Dexamethasone produces dose-dependent inhibition of sugammadex reversal in in vitro innervated primary human muscle cells.

BACKGROUND

Corticosteroids are frequently used during anesthesia to provide substitution therapy in patients with adrenal insufficiency, as a first-line treatment of several life-threatening conditions, to prevent postoperative nausea and vomiting, and as a component of multimodal analgesia. For these last 2 indications, dexamethasone is most frequently used. Due to the structural resemblance between aminosteroid muscle relaxants and dexamethasone, concerns have been raised about possible corticosteroid inhibition in the reversal of neuromuscular block by sugammadex. We thus investigated the influence of dexamethasone on sugammadex reversal of rocuronium-induced neuromuscular block, which could be relevant in certain clinical situations.

METHODS

The unique co-culture model of human muscle cells innervated in vitro with rat embryonic spinal cord explants to form functional neuromuscular junctions was first used to explore the effects of 4 and 10 μM rocuronium on muscle contractions, as quantitatively evaluated by counting contraction units in contraction-positive explant co-cultures. Next, equimolar and 3-fold equimolar sugammadex was used to investigate the recovery of contractions from 4 and 10 μM rocuronium block. Finally, 1, 100, and 10 μM dexamethasone (normal, elevated, and high clinical levels) were used to evaluate any effects on the reversal of rocuronium-induced neuromuscular block by sugammadex.

RESULTS

Seventy-eight explant co-cultures from 3 time-independent experiments were included, where the number of contractions increased to 10 days of co-culturing.
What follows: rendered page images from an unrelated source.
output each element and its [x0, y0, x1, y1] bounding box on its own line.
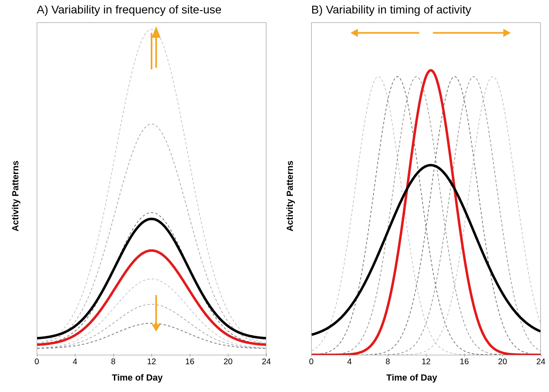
panel-A-xticks: 04812162024	[37, 357, 266, 368]
xtick-8: 8	[386, 357, 390, 366]
xtick-8: 8	[111, 357, 116, 366]
panel-A-plot	[37, 22, 266, 355]
arrow-right-icon	[433, 29, 511, 37]
xtick-0: 0	[34, 357, 39, 366]
panel-B-xlabel: Time of Day	[386, 372, 437, 383]
panel-B-plot	[311, 22, 541, 355]
xtick-12: 12	[422, 357, 431, 366]
xtick-20: 20	[223, 357, 232, 366]
xtick-20: 20	[498, 357, 507, 366]
panel-A-title: A) Variability in frequency of site-use	[37, 3, 221, 16]
panel-A-annotation-layer	[37, 23, 266, 355]
xtick-4: 4	[347, 357, 352, 366]
arrow-up-icon	[152, 26, 161, 68]
xtick-12: 12	[147, 357, 156, 366]
svg-marker-5	[152, 324, 161, 332]
svg-marker-3	[152, 26, 161, 38]
xtick-0: 0	[309, 357, 313, 366]
arrow-down-icon	[152, 295, 161, 332]
panel-B-xticks: 04812162024	[311, 357, 541, 368]
panel-B-ylabel: Activity Patterns	[285, 160, 295, 232]
panel-A-ylabel: Activity Patterns	[10, 160, 21, 232]
xtick-24: 24	[536, 357, 545, 366]
xtick-4: 4	[73, 357, 77, 366]
panel-A-xlabel: Time of Day	[112, 372, 163, 383]
panel-B-title: B) Variability in timing of activity	[311, 3, 471, 16]
svg-marker-7	[350, 29, 358, 37]
arrow-left-icon	[350, 29, 419, 37]
panel-A: A) Variability in frequency of site-use …	[0, 0, 274, 392]
xtick-24: 24	[262, 357, 271, 366]
xtick-16: 16	[185, 357, 194, 366]
figure-wrapper: A) Variability in frequency of site-use …	[0, 0, 549, 392]
panel-B: B) Variability in timing of activity Act…	[274, 0, 549, 392]
svg-marker-9	[503, 29, 511, 37]
xtick-16: 16	[460, 357, 469, 366]
panel-B-annotation-layer	[312, 23, 540, 355]
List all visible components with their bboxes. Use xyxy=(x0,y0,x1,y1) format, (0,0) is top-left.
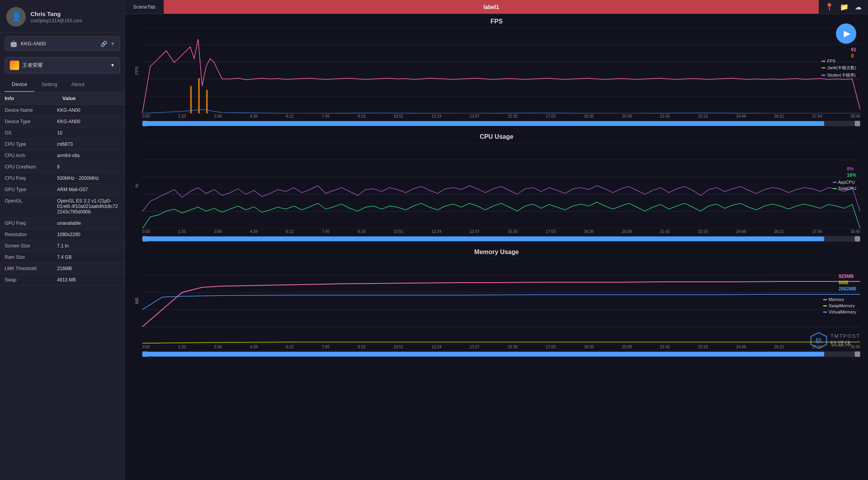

Rocuronium showed a time-dependent effect on depth of neuromuscular block (4 μM rocuronium: baseline, 10, 20 minutes administration; P < 0.0001), while the dose-dependent effect was close to nominal statistical significance (4, 10 μM; P = 0.080). This was reversed by equimolar concentrations of sugammadex, with further and virtually complete recovery of contractions with 3-fold equimolar sugammadex (P < 0.0001). Dexamethasone diminished 10 μM sugammadex-induced recovery of contractions from rocuronium-induced neuromuscular block in a dose-dependent manner (P = 0.026) with a higher sugammadex concentration (30 μM) being close to statistically significantly improving recovery (P = 0.065). The highest concentration of dexamethasone decreased the recovery of contractions by equimolar sugammadex by 26%; this effect was more pronounced when 3-fold equimolar (30 μM) sugammadex was used for reversal (48%).

CONCLUSIONS

This is the first report in which the effects of rocuronium and sugammadex interactions with dexamethasone have been studied in a highly accessible in vitro experimental model of functionally innervated human muscle cells. Sugammadex reverses rocuronium-induced neuromuscular block; however, concomitant addition of high dexamethasone concentrations diminishes the efficiency of sugammadex. Further studies are required to determine the clinical relevance of these interactions.